Stored items
=== Section Start ===

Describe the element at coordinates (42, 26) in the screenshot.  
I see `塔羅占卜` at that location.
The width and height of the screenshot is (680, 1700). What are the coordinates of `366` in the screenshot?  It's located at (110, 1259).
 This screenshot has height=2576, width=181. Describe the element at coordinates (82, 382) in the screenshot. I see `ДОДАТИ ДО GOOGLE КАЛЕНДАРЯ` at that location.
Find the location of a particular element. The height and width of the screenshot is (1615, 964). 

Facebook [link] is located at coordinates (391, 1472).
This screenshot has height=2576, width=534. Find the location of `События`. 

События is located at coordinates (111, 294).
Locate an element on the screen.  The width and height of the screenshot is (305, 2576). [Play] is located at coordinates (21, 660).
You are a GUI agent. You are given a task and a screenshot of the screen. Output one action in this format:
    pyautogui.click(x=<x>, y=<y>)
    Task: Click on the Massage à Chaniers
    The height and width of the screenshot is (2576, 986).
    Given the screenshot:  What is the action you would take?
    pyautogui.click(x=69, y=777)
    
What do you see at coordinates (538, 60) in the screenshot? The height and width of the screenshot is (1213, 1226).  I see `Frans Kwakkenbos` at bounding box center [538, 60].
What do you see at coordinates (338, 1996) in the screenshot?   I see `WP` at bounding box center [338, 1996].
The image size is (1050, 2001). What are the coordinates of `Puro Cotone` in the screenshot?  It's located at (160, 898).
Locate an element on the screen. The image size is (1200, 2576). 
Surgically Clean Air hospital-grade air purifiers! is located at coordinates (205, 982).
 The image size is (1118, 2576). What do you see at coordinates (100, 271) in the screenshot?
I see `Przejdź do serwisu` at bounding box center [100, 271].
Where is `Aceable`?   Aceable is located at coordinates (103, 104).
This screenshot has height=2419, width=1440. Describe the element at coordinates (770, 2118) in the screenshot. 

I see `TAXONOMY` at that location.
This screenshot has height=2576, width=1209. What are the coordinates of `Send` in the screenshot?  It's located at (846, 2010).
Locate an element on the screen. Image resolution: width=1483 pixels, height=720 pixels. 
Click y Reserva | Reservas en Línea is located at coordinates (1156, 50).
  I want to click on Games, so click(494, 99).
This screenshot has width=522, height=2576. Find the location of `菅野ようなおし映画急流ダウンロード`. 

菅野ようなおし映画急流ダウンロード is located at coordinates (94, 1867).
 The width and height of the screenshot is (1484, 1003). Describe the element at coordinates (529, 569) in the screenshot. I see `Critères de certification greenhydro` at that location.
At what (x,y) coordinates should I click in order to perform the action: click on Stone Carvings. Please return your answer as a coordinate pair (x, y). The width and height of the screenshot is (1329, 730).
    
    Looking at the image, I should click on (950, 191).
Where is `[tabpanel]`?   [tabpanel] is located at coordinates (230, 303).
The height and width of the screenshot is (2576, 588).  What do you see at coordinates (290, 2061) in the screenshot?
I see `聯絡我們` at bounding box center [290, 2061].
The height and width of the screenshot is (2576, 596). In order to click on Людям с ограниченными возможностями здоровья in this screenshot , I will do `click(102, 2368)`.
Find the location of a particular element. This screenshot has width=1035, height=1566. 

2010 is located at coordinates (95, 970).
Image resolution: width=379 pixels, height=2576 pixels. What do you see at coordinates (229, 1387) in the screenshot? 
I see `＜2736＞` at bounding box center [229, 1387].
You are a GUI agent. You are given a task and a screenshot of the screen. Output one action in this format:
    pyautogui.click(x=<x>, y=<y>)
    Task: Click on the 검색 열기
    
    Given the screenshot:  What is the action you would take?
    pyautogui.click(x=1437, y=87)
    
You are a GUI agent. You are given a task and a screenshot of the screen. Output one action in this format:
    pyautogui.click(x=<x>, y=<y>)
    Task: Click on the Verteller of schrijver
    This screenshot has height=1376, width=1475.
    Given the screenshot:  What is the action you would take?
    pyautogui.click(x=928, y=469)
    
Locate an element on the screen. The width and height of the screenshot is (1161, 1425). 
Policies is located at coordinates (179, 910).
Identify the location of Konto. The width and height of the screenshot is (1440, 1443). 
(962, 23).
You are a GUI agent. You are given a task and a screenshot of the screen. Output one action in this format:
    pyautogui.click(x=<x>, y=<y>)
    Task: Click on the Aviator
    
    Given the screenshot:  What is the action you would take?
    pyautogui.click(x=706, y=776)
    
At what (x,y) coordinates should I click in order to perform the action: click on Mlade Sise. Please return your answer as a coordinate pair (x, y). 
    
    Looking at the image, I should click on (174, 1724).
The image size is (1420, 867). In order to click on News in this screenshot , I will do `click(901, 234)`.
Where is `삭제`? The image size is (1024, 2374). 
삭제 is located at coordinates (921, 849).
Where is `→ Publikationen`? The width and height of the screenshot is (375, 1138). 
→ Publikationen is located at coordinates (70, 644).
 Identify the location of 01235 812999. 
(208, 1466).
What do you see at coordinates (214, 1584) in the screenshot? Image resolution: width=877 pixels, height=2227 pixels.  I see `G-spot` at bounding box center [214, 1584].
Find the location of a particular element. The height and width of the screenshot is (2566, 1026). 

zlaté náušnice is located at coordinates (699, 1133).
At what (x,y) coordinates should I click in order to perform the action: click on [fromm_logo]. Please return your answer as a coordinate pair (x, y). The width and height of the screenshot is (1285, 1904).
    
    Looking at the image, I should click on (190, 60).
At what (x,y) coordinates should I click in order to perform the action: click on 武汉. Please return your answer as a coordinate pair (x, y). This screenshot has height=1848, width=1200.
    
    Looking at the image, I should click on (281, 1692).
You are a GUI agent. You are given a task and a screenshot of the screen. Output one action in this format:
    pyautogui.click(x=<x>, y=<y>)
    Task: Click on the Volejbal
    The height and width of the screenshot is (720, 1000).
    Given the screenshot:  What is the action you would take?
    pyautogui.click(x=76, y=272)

=== Section End ===

◆ ASSIGNMENT ◆
Faithfully reproduce all of the records, character for character.

◆ REPLY TO THE TASK ◆
Describe the element at coordinates (42, 26) in the screenshot.  
I see `塔羅占卜` at that location.
The width and height of the screenshot is (680, 1700). What are the coordinates of `366` in the screenshot?  It's located at (110, 1259).
 This screenshot has height=2576, width=181. Describe the element at coordinates (82, 382) in the screenshot. I see `ДОДАТИ ДО GOOGLE КАЛЕНДАРЯ` at that location.
Find the location of a particular element. The height and width of the screenshot is (1615, 964). 

Facebook [link] is located at coordinates (391, 1472).
This screenshot has height=2576, width=534. Find the location of `События`. 

События is located at coordinates (111, 294).
Locate an element on the screen.  The width and height of the screenshot is (305, 2576). [Play] is located at coordinates (21, 660).
You are a GUI agent. You are given a task and a screenshot of the screen. Output one action in this format:
    pyautogui.click(x=<x>, y=<y>)
    Task: Click on the Massage à Chaniers
    The height and width of the screenshot is (2576, 986).
    Given the screenshot:  What is the action you would take?
    pyautogui.click(x=69, y=777)
    
What do you see at coordinates (538, 60) in the screenshot? The height and width of the screenshot is (1213, 1226).  I see `Frans Kwakkenbos` at bounding box center [538, 60].
What do you see at coordinates (338, 1996) in the screenshot?   I see `WP` at bounding box center [338, 1996].
The image size is (1050, 2001). What are the coordinates of `Puro Cotone` in the screenshot?  It's located at (160, 898).
Locate an element on the screen. The image size is (1200, 2576). 
Surgically Clean Air hospital-grade air purifiers! is located at coordinates (205, 982).
 The image size is (1118, 2576). What do you see at coordinates (100, 271) in the screenshot?
I see `Przejdź do serwisu` at bounding box center [100, 271].
Where is `Aceable`?   Aceable is located at coordinates (103, 104).
This screenshot has height=2419, width=1440. Describe the element at coordinates (770, 2118) in the screenshot. 

I see `TAXONOMY` at that location.
This screenshot has height=2576, width=1209. What are the coordinates of `Send` in the screenshot?  It's located at (846, 2010).
Locate an element on the screen. Image resolution: width=1483 pixels, height=720 pixels. 
Click y Reserva | Reservas en Línea is located at coordinates (1156, 50).
  I want to click on Games, so click(494, 99).
This screenshot has width=522, height=2576. Find the location of `菅野ようなおし映画急流ダウンロード`. 

菅野ようなおし映画急流ダウンロード is located at coordinates (94, 1867).
 The width and height of the screenshot is (1484, 1003). Describe the element at coordinates (529, 569) in the screenshot. I see `Critères de certification greenhydro` at that location.
At what (x,y) coordinates should I click in order to perform the action: click on Stone Carvings. Please return your answer as a coordinate pair (x, y). The width and height of the screenshot is (1329, 730).
    
    Looking at the image, I should click on (950, 191).
Where is `[tabpanel]`?   [tabpanel] is located at coordinates (230, 303).
The height and width of the screenshot is (2576, 588).  What do you see at coordinates (290, 2061) in the screenshot?
I see `聯絡我們` at bounding box center [290, 2061].
The height and width of the screenshot is (2576, 596). In order to click on Людям с ограниченными возможностями здоровья in this screenshot , I will do `click(102, 2368)`.
Find the location of a particular element. This screenshot has width=1035, height=1566. 

2010 is located at coordinates (95, 970).
Image resolution: width=379 pixels, height=2576 pixels. What do you see at coordinates (229, 1387) in the screenshot? 
I see `＜2736＞` at bounding box center [229, 1387].
You are a GUI agent. You are given a task and a screenshot of the screen. Output one action in this format:
    pyautogui.click(x=<x>, y=<y>)
    Task: Click on the 검색 열기
    
    Given the screenshot:  What is the action you would take?
    pyautogui.click(x=1437, y=87)
    
You are a GUI agent. You are given a task and a screenshot of the screen. Output one action in this format:
    pyautogui.click(x=<x>, y=<y>)
    Task: Click on the Verteller of schrijver
    This screenshot has height=1376, width=1475.
    Given the screenshot:  What is the action you would take?
    pyautogui.click(x=928, y=469)
    
Locate an element on the screen. The width and height of the screenshot is (1161, 1425). 
Policies is located at coordinates (179, 910).
Identify the location of Konto. The width and height of the screenshot is (1440, 1443). 
(962, 23).
You are a GUI agent. You are given a task and a screenshot of the screen. Output one action in this format:
    pyautogui.click(x=<x>, y=<y>)
    Task: Click on the Aviator
    
    Given the screenshot:  What is the action you would take?
    pyautogui.click(x=706, y=776)
    
At what (x,y) coordinates should I click in order to perform the action: click on Mlade Sise. Please return your answer as a coordinate pair (x, y). 
    
    Looking at the image, I should click on (174, 1724).
The image size is (1420, 867). In order to click on News in this screenshot , I will do `click(901, 234)`.
Where is `삭제`? The image size is (1024, 2374). 
삭제 is located at coordinates (921, 849).
Where is `→ Publikationen`? The width and height of the screenshot is (375, 1138). 
→ Publikationen is located at coordinates (70, 644).
 Identify the location of 01235 812999. 
(208, 1466).
What do you see at coordinates (214, 1584) in the screenshot? Image resolution: width=877 pixels, height=2227 pixels.  I see `G-spot` at bounding box center [214, 1584].
Find the location of a particular element. The height and width of the screenshot is (2566, 1026). 

zlaté náušnice is located at coordinates (699, 1133).
At what (x,y) coordinates should I click in order to perform the action: click on [fromm_logo]. Please return your answer as a coordinate pair (x, y). The width and height of the screenshot is (1285, 1904).
    
    Looking at the image, I should click on (190, 60).
At what (x,y) coordinates should I click in order to perform the action: click on 武汉. Please return your answer as a coordinate pair (x, y). This screenshot has height=1848, width=1200.
    
    Looking at the image, I should click on (281, 1692).
You are a GUI agent. You are given a task and a screenshot of the screen. Output one action in this format:
    pyautogui.click(x=<x>, y=<y>)
    Task: Click on the Volejbal
    The height and width of the screenshot is (720, 1000).
    Given the screenshot:  What is the action you would take?
    pyautogui.click(x=76, y=272)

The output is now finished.